[Records supplied]

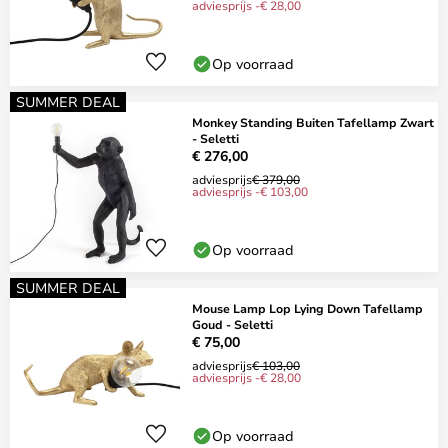
adviesprijs -€ 28,00
Op voorraad
SUMMER DEAL
Monkey Standing Buiten Tafellamp Zwart
- Seletti
€ 276,00
adviesprijs
€ 379,00
adviesprijs -€ 103,00
Op voorraad
SUMMER DEAL
Mouse Lamp Lop Lying Down Tafellamp
Goud - Seletti
€ 75,00
adviesprijs
€ 103,00
adviesprijs -€ 28,00
Op voorraad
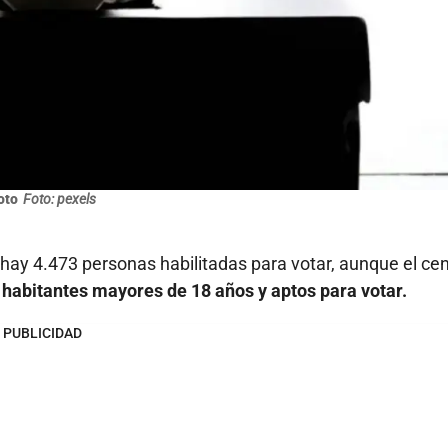
oto
Foto: pexels
a hay 4.473 personas habilitadas para votar, aunque el ce
 habitantes mayores de 18 años y aptos para votar.
PUBLICIDAD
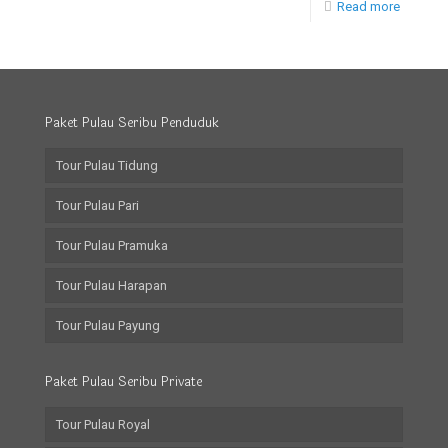
Read more
Paket Pulau Seribu Penduduk
Tour Pulau Tidung
Tour Pulau Pari
Tour Pulau Pramuka
Tour Pulau Harapan
Tour Pulau Payung
Paket Pulau Seribu Private
Tour Pulau Royal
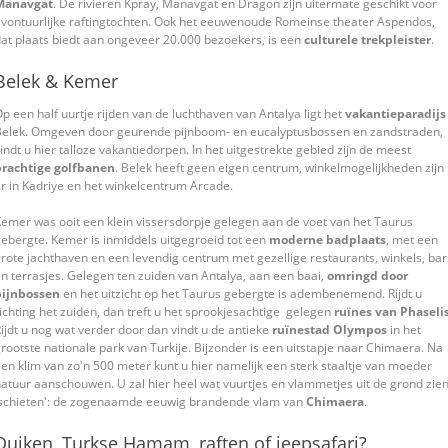
Manavgat
. De rivieren Kpray, Manavgat en Dragon zijn uitermate geschikt voor
vontuurlijke raftingtochten. Ook het eeuwenoude Romeinse theater Aspendos,
at plaats biedt aan ongeveer 20.000 bezoekers, is een
culturele trekpleister
.
Belek & Kemer
p een half uurtje rijden van de luchthaven van Antalya ligt het
vakantieparadijs
Belek. Omgeven door geurende pijnboom- en eucalyptusbossen en zandstraden,
indt u hier talloze vakantiedorpen. In het uitgestrekte gebied zijn de meest
prachtige golfbanen
. Belek heeft geen eigen centrum, winkelmogelijkheden zijn
r in Kadriye en het winkelcentrum Arcade.
emer was ooit een klein vissersdorpje gelegen aan de voet van het Taurus
ebergte. Kemer is inmiddels uitgegroeid tot een
moderne badplaats
, met een
rote jachthaven en een levendig centrum met gezellige restaurants, winkels, bar
n terrasjes. Gelegen ten zuiden van Antalya, aan een baai,
omringd door
pijnbossen
en het uitzicht op het Taurus gebergte is adembenemend. Rijdt u
ichting het zuiden, dan treft u het sprookjesachtige gelegen
ruïnes van Phaseli
ijdt u nog wat verder door dan vindt u de antieke
ruïnestad Olympos
in het
rootste nationale park van Turkije. Bijzonder is een uitstapje naar Chimaera. Na
en klim van zo'n 500 meter kunt u hier namelijk een sterk staaltje van moeder
atuur aanschouwen. U zal hier heel wat vuurtjes en vlammetjes uit de grond zie
'schieten': de zogenaamde eeuwig brandende vlam van
Chimaera
.
Duiken, Turkse Hamam, raften of jeepsafari?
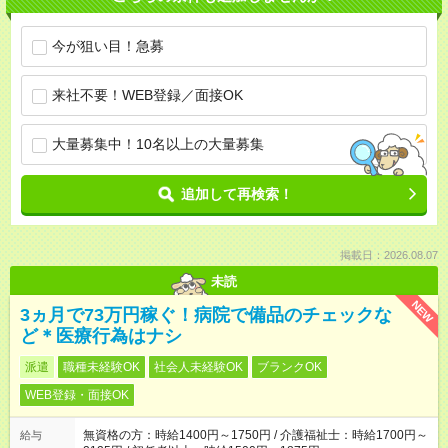
今が狙い目！急募
来社不要！WEB登録／面接OK
大量募集中！10名以上の大量募集
追加して再検索！
掲載日：2026.08.07
未読
NEW
3ヵ月で73万円稼ぐ！病院で備品のチェックな
ど＊医療行為はナシ
派遣
職種未経験OK
社会人未経験OK
ブランクOK
WEB登録・面接OK
無資格の方：時給1400円～1750円 / 介護福祉士：時給1700円～
給与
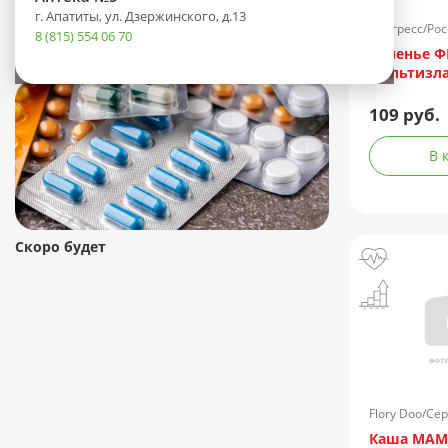
г. Апатиты, ул. Дзержинского, д.13
Прогресс/Рос
8 (815) 554 06 70
Скоро будет
Печенье 
Мультизла
109 руб.
В 
Скоро будет
Flory Doo/Се
Каша МАМ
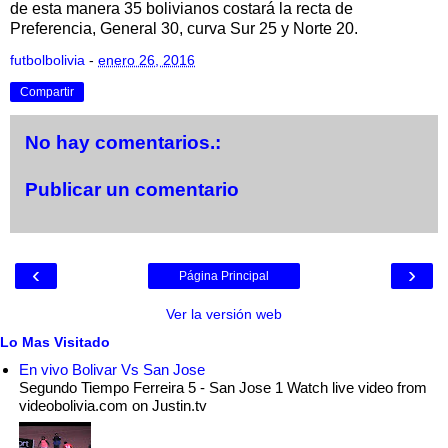
de esta manera 35 bolivianos costará la recta de
Preferencia, General 30, curva Sur 25 y Norte 20.
futbolbolivia
-
enero 26, 2016
Compartir
No hay comentarios.:
Publicar un comentario
‹
›
Página Principal
Ver la versión web
Lo Mas Visitado
En vivo Bolivar Vs San Jose
Segundo Tiempo Ferreira 5 - San Jose 1 Watch live video from
videobolivia.com on Justin.tv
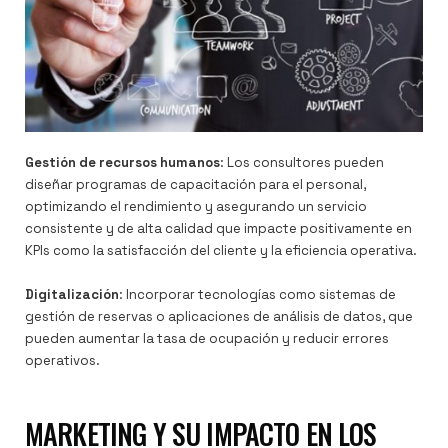
Gestión de recursos humanos
: Los consultores pueden
diseñar programas de capacitación para el personal,
optimizando el rendimiento y asegurando un servicio
consistente y de alta calidad que impacte positivamente en
KPIs como la satisfacción del cliente y la eficiencia operativa.
Digitalización
: Incorporar tecnologías como sistemas de
gestión de reservas o aplicaciones de análisis de datos, que
pueden aumentar la tasa de ocupación y reducir errores
operativos.
MARKETING Y SU IMPACTO EN LOS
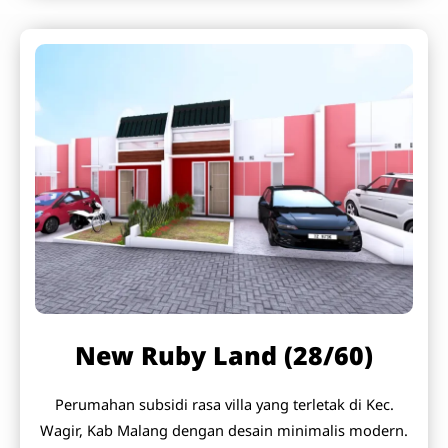
New Ruby Land (28/60)
Perumahan subsidi rasa villa yang terletak di Kec.
Wagir, Kab Malang dengan desain minimalis modern.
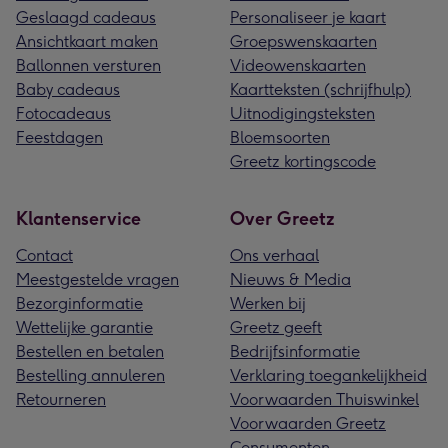
Geslaagd cadeaus
Personaliseer je kaart
Ansichtkaart maken
Groepswenskaarten
Ballonnen versturen
Videowenskaarten
Baby cadeaus
Kaartteksten (schrijfhulp)
Fotocadeaus
Uitnodigingsteksten
Feestdagen
Bloemsoorten
Greetz kortingscode
Klantenservice
Over Greetz
Contact
Ons verhaal
Meestgestelde vragen
Nieuws & Media
Bezorginformatie
Werken bij
Wettelijke garantie
Greetz geeft
Bestellen en betalen
Bedrijfsinformatie
Bestelling annuleren
Verklaring toegankelijkheid
Retourneren
Voorwaarden Thuiswinkel
Voorwaarden Greetz
Consumenten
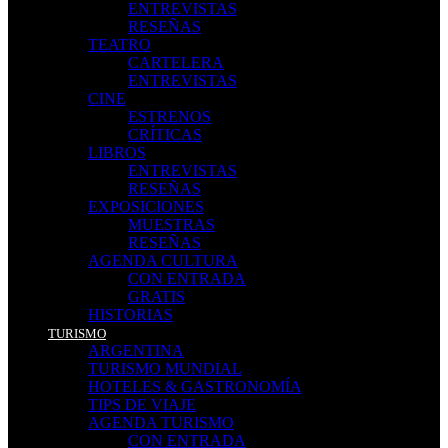
ENTREVISTAS
RESEÑAS
TEATRO
CARTELERA
ENTREVISTAS
CINE
ESTRENOS
CRÍTICAS
LIBROS
ENTREVISTAS
RESEÑAS
EXPOSICIONES
MUESTRAS
RESEÑAS
AGENDA CULTURA
CON ENTRADA
GRATIS
HISTORIAS
TURISMO
ARGENTINA
TURISMO MUNDIAL
HOTELES & GASTRONOMÍA
TIPS DE VIAJE
AGENDA TURISMO
CON ENTRADA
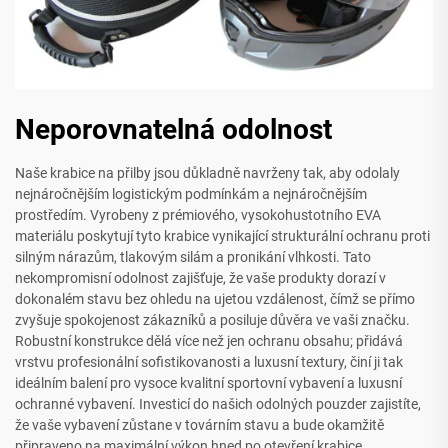
Neporovnatelná odolnost
Naše krabice na přilby jsou důkladně navrženy tak, aby odolaly
nejnáročnějším logistickým podmínkám a nejnáročnějším
prostředím. Vyrobeny z prémiového, vysokohustotního EVA
materiálu poskytují tyto krabice vynikající strukturální ochranu proti
silným nárazům, tlakovým silám a pronikání vlhkosti. Tato
nekompromisní odolnost zajišťuje, že vaše produkty dorazí v
dokonalém stavu bez ohledu na ujetou vzdálenost, čímž se přímo
zvyšuje spokojenost zákazníků a posiluje důvěra ve vaši značku.
Robustní konstrukce dělá více než jen ochranu obsahu; přidává
vrstvu profesionální sofistikovanosti a luxusní textury, činí ji tak
ideálním balení pro vysoce kvalitní sportovní vybavení a luxusní
ochranné vybavení. Investicí do našich odolných pouzder zajistíte,
že vaše vybavení zůstane v továrním stavu a bude okamžitě
připraveno na maximální výkon hned po otevření krabice.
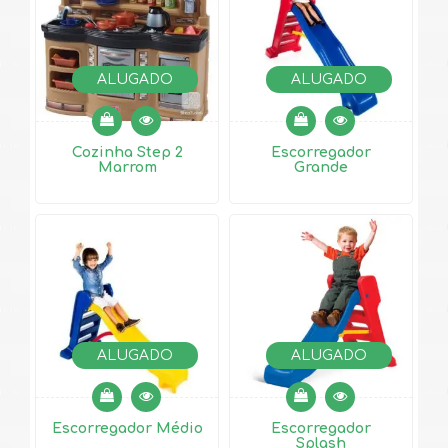
ALUGADO
ALUGADO
Cozinha Step 2
Escorregador
Marrom
Grande
ALUGADO
ALUGADO
Escorregador Médio
Escorregador
Splash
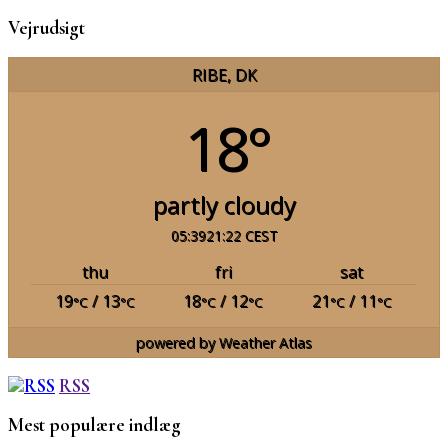
Vejrudsigt
RIBE, DK
18°
partly cloudy
05:39
21:22 CEST
thu
fri
sat
19
/ 13
18
/ 12
21
/ 11
°C
°C
°C
°C
°C
°C
powered by
Weather Atlas
RSS
Mest populære indlæg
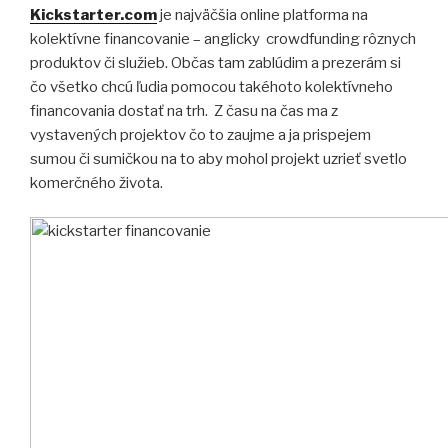
Kickstarter.com
je najväčšia online platforma na
kolektívne financovanie – anglicky crowdfunding rôznych
produktov či služieb. Občas tam zablúdim a prezerám si
čo všetko chcú ľudia pomocou takéhoto kolektívneho
financovania dostať na trh. Z času na čas ma z
vystavených projektov čo to zaujme a ja prispejem
sumou či sumičkou na to aby mohol projekt uzrieť svetlo
komerčného života.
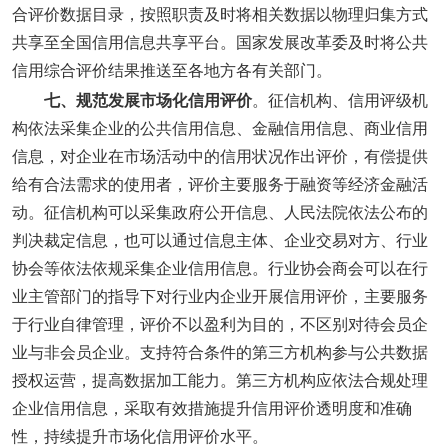
合评价数据目录，按照职责及时将相关数据以物理归集方式
共享至全国信用信息共享平台。国家发展改革委及时将公共
信用综合评价结果推送至各地方各有关部门。
七、规范发展市场化信用评价
。征信机构、信用评级机
构依法采集企业的公共信用信息、金融信用信息、商业信用
信息，对企业在市场活动中的信用状况作出评价，有偿提供
给有合法需求的使用者，评价主要服务于融资等经济金融活
动。征信机构可以采集政府公开信息、人民法院依法公布的
判决裁定信息，也可以通过信息主体、企业交易对方、行业
协会等依法依规采集企业信用信息。行业协会商会可以在行
业主管部门的指导下对行业内企业开展信用评价，主要服务
于行业自律管理，评价不以盈利为目的，不区别对待会员企
业与非会员企业。支持符合条件的第三方机构参与公共数据
授权运营，提高数据加工能力。第三方机构应依法合规处理
企业信用信息，采取有效措施提升信用评价透明度和准确
性，持续提升市场化信用评价水平。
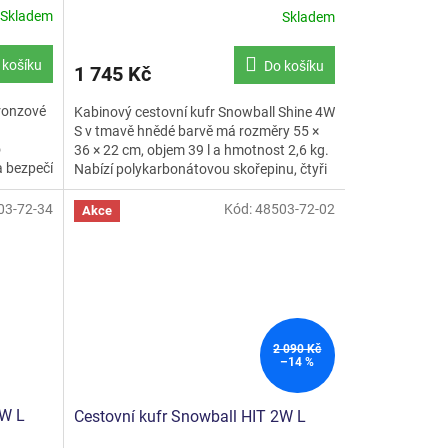
Skladem
Skladem
 košíku
Do košíku
1 745 Kč
bronzové
Kabinový cestovní kufr Snowball Shine 4W
S v tmavě hnědé barvě má rozměry 55 ×
o
36 × 22 cm, objem 39 l a hmotnost 2,6 kg.
a bezpečí
Nabízí polykarbonátovou skořepinu, čtyři
otočná...
03-72-34
Kód:
48503-72-02
Akce
2 090 Kč
–14 %
2W L
Cestovní kufr Snowball HIT 2W L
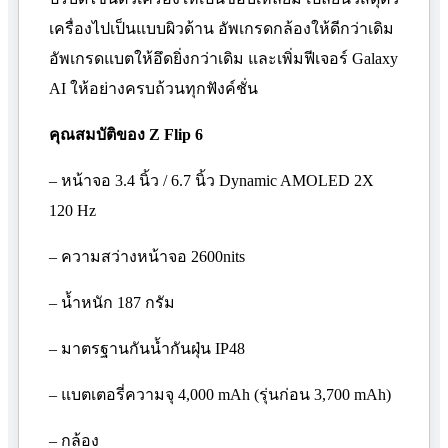
เครื่องไปเป็นแบบผิวด้าน อัพเกรดกล้องให้ดีกว่าเดิม
อัพเกรดแบตให้อึดยิ่งกว่าเดิม และเพิ่มฟีเจอร์
Galaxy
AI
ให้อย่างครบถ้วนทุกฟังค์ชั่น
คุณสมบัติของ
Z Flip
6
– หน้าจอ 3.4 นิ้ว / 6.7 นิ้ว
Dynamic AMOLED
2
X
120
Hz
– ความสว่างหน้าจอ 2600
nits
– น้ำหนัก 187 กรัม
– มาตรฐานกันน้ำกันฝุ่น
IP
48
– แบตเตอรี่ความจุ 4,000
mAh (
รุ่นก่อน 3,700
mAh)
– กล้อง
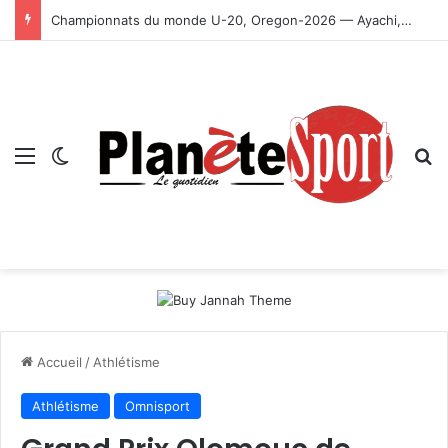
Championnats du monde U-20, Oregon-2026 — Ayachi, Dissa, Touahria et Ghezali en finale
Menu
Switch skin
R
Accueil
/
Athlétisme
Athlétisme
Omnisport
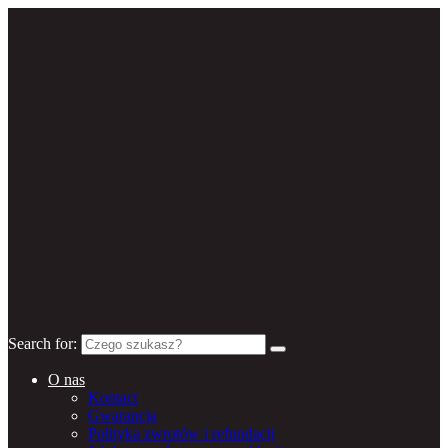
Search for:
O nas
Kontact
Gwarancja
Polityka zwrotów i refundacji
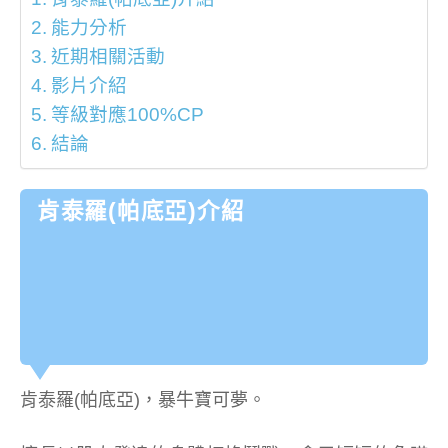
能力分析
近期相關活動
影片介紹
等級對應100%CP
結論
肯泰羅(帕底亞)介紹
肯泰羅(帕底亞)，暴牛寶可夢。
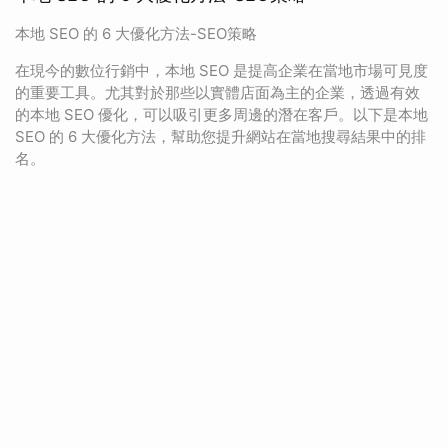
本地 SEO 的 6 大優化方法-SEO策略
在現今的數位行銷中，本地 SEO 是提高企業在當地市場可見度
的重要工具。尤其對於那些以實體店面為主的企業，透過有效
的本地 SEO 優化，可以吸引更多周邊的潛在客戶。以下是本地
SEO 的 6 大優化方法，幫助您提升網站在當地搜尋結果中的排
名。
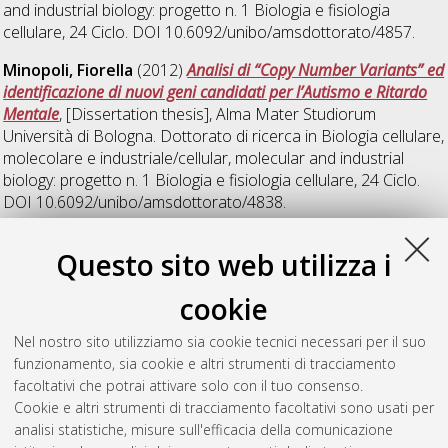
and industrial biology: progetto n. 1 Biologia e fisiologia
cellulare
, 24 Ciclo. DOI 10.6092/unibo/amsdottorato/4857.
Minopoli, Fiorella
(2012)
Analisi di “Copy Number Variants” ed
identificazione di nuovi geni candidati per l’Autismo e Ritardo
Mentale
, [Dissertation thesis], Alma Mater Studiorum
Università di Bologna. Dottorato di ricerca in
Biologia cellulare,
molecolare e industriale/cellular, molecular and industrial
biology: progetto n. 1 Biologia e fisiologia cellulare
, 24 Ciclo.
DOI 10.6092/unibo/amsdottorato/4838.
Valli, Emanuele
(2012)
The role of MYCN-mediated
Questo sito web utilizza i
transcriptional repression in neuronal physiopathology
,
[Dissertation thesis], Alma Mater Studiorum Università di
cookie
Bologna. Dottorato di ricerca in
Biologia cellulare, molecolare
e industriale/cellular, molecular and industrial biology: progetto
Nel nostro sito utilizziamo sia cookie tecnici necessari per il suo
n. 1 Biologia e fisiologia cellulare
, 24 Ciclo. DOI
funzionamento, sia cookie e altri strumenti di tracciamento
10.6092/unibo/amsdottorato/4809.
facoltativi che potrai attivare solo con il tuo consenso.
Cookie e altri strumenti di tracciamento facoltativi sono usati per
Questa lista e' stata generata il
Thu Aug 6 20:42:44 2026
analisi statistiche, misure sull'efficacia della comunicazione
CEST
.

[/Records supplied]

Above are records; repeat only the lines from the line with "Monkey Standing Buiten Tafellamp Zwart" through the line with "en het uitzicht", and leave pictures out.

Monkey Standing Buiten Tafellamp Zwart
- Seletti
€ 276,00
adviesprijs
€ 379,00
adviesprijs -€ 103,00
Op voorraad
SUMMER DEAL
Mouse Lamp Lop Lying Down Tafellamp
Goud - Seletti
€ 75,00
adviesprijs
€ 103,00
adviesprijs -€ 28,00
Op voorraad
oto
Foto: pexels
a hay 4.473 personas habilitadas para votar, aunque el ce
 habitantes mayores de 18 años y aptos para votar.
PUBLICIDAD
Read more
Paket Pulau Seribu Penduduk
Tour Pulau Tidung
Tour Pulau Pari
Tour Pulau Pramuka
Tour Pulau Harapan
Tour Pulau Payung
Paket Pulau Seribu Private
Tour Pulau Royal
Manavgat
. De rivieren Kpray, Manavgat en Dragon zijn uitermate geschikt voor
vontuurlijke raftingtochten. Ook het eeuwenoude Romeinse theater Aspendos,
at plaats biedt aan ongeveer 20.000 bezoekers, is een
culturele trekpleister
.
Belek & Kemer
p een half uurtje rijden van de luchthaven van Antalya ligt het
vakantieparadijs
Belek. Omgeven door geurende pijnboom- en eucalyptusbossen en zandstraden,
indt u hier talloze vakantiedorpen. In het uitgestrekte gebied zijn de meest
prachtige golfbanen
. Belek heeft geen eigen centrum, winkelmogelijkheden zijn
r in Kadriye en het winkelcentrum Arcade.
emer was ooit een klein vissersdorpje gelegen aan de voet van het Taurus
ebergte. Kemer is inmiddels uitgegroeid tot een
moderne badplaats
, met een
rote jachthaven en een levendig centrum met gezellige restaurants, winkels, bar
n terrasjes. Gelegen ten zuiden van Antalya, aan een baai,
omringd door
pijnbossen
en het uitzicht op het Taurus gebergte is adembenemend. Rijdt u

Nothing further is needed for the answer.